At some point, we will face a donor who is upset for reasons out of our control. Perhaps they had too high of expectations. Or, they misunderstood us. Or, there was an unintentional mistake. How do we stay generous? This week, I am reading quotes from Meditations by Marcus Aurelius, written around 171 AD.
Quote.
When you wake up in the morning, tell yourself: The people I deal with today will be meddling, ungrateful, arrogant, dishonest, jealous, and surly. They are like this because they can’t tell good from evil. But I have seen the beauty of good, and the ugliness of evil, and have recognized that the wrongdoer has a nature related to my own — not of the same blood or birth, but of the same mind, and possessing a share of the divine. And so none of them can hurt me. No one can implicate me in ugliness. Nor can I feel angry at my relative, or hate him. We were born to work together like feet, hands, and eyes, like the two rows of teeth, upper and lower.

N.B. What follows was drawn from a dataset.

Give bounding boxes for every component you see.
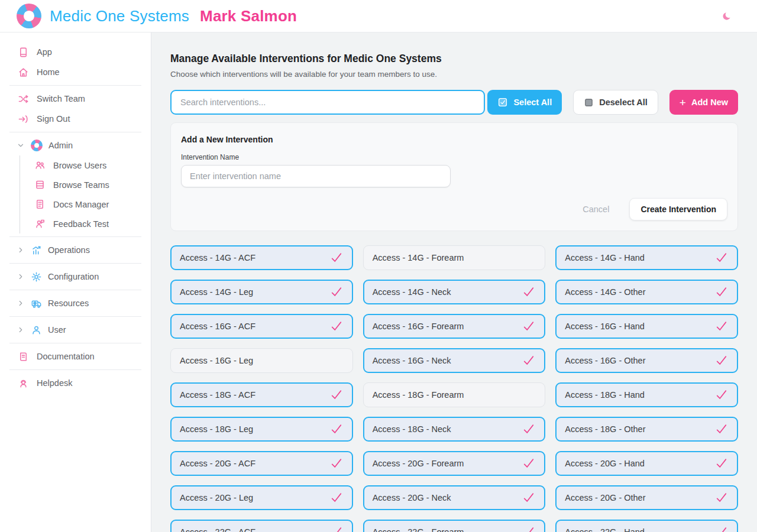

To obstruct each other is unnatural. To feel anger at someone, to turn your back on him: these are obstructions.
He goes on to say.
Suppose someone standing by a clear, sweet spring were to curse it: it just keeps right on bringing drinkable water bubbling up to the surface. Even if he throws mud or dung in it, before long the spring disperses the dirt and washes it out, leaving no stain. So how are you to have the equivalent of an ever-flowing spring? If you preserve your self-reliance at every hour, and your kindness, simplicity, and morality.
Unquote.
When we face an ungrateful, surly, arrogant, jealous, dishonest, or meddling donor, we have a choice. We can hold onto the ugliness. Or, we can choose the generosity of knowing that the donor shares the same human nature and yet they don’t implicate us in the ugliness. Our generosity can be the equivalent of an ever-flowing spring.
Let’s reflect on two questions this week.
Are we holding onto ugliness from a past interaction with a donor?
How can we let go of the ugliness and turn to kindness, simplicity and morality, as Marcus Aurelius states, or can we turn to generosity?